A first full listen of Monahan’s Stop Saying I can be an odd experience. Is this a folk album? Rock? Indie? Jazz? Is it happy? Moody? Bright? Dark?
Yeah, it’s all that, and in many musical cases this meandering means trouble.
But is doesn’t here, as the ambitious voice of one Ryan Monahan makes this eight-song kaleidoscope an unmitigated success and a constant surprise.
With a voice of emotive power, Monahan moves through Stop Saying I with playful purpose while drawing lyrical inspiration from Leonard Cohen and The Tibetan Book of the Dead. Sure it’s a bit high-brow, but damn if it isn’t worth hearing.
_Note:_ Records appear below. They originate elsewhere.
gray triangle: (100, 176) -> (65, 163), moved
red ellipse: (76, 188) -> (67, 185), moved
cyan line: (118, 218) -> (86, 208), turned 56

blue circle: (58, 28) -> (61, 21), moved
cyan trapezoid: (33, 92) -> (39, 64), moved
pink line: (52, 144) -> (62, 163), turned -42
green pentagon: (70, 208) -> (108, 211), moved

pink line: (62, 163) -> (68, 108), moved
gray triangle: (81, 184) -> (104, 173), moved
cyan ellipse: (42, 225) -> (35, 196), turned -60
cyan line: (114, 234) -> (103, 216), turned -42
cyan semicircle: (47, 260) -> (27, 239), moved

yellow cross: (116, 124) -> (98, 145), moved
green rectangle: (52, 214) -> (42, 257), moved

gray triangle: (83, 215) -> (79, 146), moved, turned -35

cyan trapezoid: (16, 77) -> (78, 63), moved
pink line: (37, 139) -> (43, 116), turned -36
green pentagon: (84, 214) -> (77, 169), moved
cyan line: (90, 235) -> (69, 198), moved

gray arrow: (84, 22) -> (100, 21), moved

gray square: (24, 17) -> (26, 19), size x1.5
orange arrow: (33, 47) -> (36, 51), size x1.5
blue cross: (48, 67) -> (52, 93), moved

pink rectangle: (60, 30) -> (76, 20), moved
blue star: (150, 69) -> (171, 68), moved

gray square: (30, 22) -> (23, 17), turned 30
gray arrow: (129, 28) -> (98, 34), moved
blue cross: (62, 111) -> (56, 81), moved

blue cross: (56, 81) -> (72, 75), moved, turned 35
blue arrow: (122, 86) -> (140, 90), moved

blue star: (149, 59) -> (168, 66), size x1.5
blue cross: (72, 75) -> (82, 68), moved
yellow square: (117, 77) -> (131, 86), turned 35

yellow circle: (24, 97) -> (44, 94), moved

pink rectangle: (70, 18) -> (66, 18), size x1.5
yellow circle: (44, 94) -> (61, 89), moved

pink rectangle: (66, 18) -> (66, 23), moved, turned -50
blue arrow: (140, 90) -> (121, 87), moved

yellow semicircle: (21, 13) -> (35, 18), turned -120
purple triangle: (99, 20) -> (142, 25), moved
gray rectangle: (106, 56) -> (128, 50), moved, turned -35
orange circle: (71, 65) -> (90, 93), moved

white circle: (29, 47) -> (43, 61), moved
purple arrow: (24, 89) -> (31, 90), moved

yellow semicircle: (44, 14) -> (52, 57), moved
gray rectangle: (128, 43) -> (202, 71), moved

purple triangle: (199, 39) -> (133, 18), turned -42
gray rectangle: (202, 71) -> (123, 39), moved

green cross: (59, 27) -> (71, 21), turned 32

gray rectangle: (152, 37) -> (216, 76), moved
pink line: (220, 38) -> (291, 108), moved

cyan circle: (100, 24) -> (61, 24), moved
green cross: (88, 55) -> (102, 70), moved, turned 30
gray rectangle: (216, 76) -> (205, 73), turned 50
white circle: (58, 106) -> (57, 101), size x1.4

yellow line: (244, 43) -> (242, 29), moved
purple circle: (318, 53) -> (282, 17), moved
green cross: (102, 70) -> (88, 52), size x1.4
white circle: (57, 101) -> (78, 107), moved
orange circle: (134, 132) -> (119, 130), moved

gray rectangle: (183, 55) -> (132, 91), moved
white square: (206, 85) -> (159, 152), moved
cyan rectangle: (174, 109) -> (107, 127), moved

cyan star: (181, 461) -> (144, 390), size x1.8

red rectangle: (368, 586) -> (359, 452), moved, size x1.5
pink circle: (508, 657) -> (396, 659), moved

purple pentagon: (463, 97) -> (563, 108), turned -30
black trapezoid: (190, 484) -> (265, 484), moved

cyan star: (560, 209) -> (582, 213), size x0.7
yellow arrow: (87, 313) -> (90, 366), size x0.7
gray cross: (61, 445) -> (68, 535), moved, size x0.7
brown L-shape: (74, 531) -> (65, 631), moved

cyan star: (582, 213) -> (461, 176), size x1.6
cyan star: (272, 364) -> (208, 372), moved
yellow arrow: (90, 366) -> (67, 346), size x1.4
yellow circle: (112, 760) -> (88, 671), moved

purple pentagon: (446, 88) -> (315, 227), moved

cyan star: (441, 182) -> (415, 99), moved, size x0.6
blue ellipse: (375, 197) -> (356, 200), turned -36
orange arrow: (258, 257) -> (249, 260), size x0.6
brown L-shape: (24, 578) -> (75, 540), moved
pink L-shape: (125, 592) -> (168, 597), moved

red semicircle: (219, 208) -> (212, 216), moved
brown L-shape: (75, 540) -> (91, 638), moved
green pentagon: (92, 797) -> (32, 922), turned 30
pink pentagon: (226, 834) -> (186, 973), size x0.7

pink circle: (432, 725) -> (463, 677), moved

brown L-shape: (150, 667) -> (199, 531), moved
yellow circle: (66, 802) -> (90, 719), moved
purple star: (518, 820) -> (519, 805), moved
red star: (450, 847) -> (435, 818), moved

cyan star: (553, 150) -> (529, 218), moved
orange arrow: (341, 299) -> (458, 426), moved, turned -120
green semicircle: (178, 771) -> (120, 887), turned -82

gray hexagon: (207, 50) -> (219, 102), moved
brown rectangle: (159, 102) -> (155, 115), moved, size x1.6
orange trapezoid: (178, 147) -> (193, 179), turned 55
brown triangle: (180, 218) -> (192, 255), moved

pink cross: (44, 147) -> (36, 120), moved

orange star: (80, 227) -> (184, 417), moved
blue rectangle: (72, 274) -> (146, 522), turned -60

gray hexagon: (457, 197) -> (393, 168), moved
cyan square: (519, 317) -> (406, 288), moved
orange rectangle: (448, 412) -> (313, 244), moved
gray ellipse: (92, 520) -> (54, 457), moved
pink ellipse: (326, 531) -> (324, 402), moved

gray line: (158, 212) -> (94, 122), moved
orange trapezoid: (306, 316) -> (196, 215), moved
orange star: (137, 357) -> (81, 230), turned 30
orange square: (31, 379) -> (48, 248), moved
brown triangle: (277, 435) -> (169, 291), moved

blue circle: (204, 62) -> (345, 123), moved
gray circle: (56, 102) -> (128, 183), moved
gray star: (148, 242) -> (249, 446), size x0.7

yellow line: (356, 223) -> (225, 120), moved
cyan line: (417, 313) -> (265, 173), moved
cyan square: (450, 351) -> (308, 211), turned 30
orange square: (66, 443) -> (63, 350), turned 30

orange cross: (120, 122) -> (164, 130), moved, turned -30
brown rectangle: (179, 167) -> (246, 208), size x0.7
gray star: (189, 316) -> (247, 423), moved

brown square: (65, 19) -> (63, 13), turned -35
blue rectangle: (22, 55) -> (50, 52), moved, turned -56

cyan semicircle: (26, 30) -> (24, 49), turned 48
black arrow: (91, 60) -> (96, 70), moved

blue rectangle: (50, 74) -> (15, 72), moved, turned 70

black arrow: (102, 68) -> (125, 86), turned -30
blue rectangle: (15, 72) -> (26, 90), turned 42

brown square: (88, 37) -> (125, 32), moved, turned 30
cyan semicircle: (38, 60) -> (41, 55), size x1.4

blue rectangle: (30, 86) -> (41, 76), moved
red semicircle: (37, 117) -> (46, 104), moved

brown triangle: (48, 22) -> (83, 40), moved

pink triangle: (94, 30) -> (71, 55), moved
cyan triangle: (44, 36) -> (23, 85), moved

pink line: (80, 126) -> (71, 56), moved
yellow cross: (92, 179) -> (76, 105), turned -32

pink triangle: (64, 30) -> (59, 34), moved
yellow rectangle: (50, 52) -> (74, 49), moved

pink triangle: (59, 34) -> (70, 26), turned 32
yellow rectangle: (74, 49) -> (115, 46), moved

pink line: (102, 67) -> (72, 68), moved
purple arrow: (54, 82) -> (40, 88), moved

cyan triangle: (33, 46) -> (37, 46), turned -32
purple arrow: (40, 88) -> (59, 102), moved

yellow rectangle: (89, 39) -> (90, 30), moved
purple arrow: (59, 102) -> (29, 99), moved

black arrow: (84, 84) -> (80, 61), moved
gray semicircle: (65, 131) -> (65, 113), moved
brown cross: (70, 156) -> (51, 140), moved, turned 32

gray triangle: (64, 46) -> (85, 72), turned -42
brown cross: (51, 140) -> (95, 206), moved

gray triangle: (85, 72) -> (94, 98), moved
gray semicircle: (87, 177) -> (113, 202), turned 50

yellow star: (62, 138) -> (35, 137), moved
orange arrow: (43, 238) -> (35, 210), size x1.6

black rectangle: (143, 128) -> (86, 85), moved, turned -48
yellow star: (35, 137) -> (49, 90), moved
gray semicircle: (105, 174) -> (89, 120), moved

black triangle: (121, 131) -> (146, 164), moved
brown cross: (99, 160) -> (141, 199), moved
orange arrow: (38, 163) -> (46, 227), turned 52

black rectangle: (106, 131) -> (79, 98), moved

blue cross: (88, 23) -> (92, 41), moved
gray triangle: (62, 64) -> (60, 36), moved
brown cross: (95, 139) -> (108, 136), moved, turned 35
Take Offset, a ranging song about Ugandan children soldiers with bits of world tones (a la Peter Gabriel) and gentle acoustic bridges that evolve into instrumental explosions. The complicated song moves through genres with ease, guided along by Monahan’s confident voice. It’s stunning work.
You want that alt-indie feel? Try Moving Targets. Quiet ballads? There’s Love Me Sober and The Pendulum’s Heart, which could be an outtake from Sting’s masterpiece Nothing Like the Sun. And Dirty Talk has Monahan rocking out, punctuated with falsetto yelps and screeching guitar solos. The song comes out of nowhere but feels necessary, as if Monahan needed to break the silence in a quiet room of curious onlookers.
Stop Saying I is bold, full of effort and endeavor, and within its wending ways has something for everyone.